Nothing but the lines from the one containing "Subject: <item>left lung lower lobe</item>." through the last line of the records below should be written out, each exactly as it stands.
(RECORDS FOR THE TASK begins)
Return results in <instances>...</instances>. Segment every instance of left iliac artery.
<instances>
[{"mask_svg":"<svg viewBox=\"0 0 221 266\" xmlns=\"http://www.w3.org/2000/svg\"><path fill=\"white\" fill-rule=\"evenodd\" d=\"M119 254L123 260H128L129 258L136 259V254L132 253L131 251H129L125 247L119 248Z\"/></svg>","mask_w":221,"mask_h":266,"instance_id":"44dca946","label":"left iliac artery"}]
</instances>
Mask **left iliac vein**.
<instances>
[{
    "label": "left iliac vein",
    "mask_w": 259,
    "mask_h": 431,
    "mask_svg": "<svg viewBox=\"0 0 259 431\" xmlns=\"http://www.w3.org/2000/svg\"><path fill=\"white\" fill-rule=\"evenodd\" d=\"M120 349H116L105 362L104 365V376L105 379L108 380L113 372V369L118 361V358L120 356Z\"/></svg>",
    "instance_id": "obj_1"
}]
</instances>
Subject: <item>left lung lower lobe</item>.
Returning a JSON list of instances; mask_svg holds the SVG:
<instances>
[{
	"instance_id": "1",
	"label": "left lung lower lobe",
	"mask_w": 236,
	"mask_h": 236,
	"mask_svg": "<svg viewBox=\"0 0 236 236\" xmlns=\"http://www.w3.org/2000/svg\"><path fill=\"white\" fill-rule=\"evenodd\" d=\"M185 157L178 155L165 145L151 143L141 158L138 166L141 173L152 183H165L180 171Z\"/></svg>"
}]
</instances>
(RECORDS FOR THE TASK ends)
= SOLUTION BELOW =
Subject: <item>left lung lower lobe</item>.
Returning a JSON list of instances; mask_svg holds the SVG:
<instances>
[{
	"instance_id": "1",
	"label": "left lung lower lobe",
	"mask_w": 236,
	"mask_h": 236,
	"mask_svg": "<svg viewBox=\"0 0 236 236\" xmlns=\"http://www.w3.org/2000/svg\"><path fill=\"white\" fill-rule=\"evenodd\" d=\"M185 157L178 155L165 145L151 143L141 158L138 166L141 173L152 183H165L180 171Z\"/></svg>"
}]
</instances>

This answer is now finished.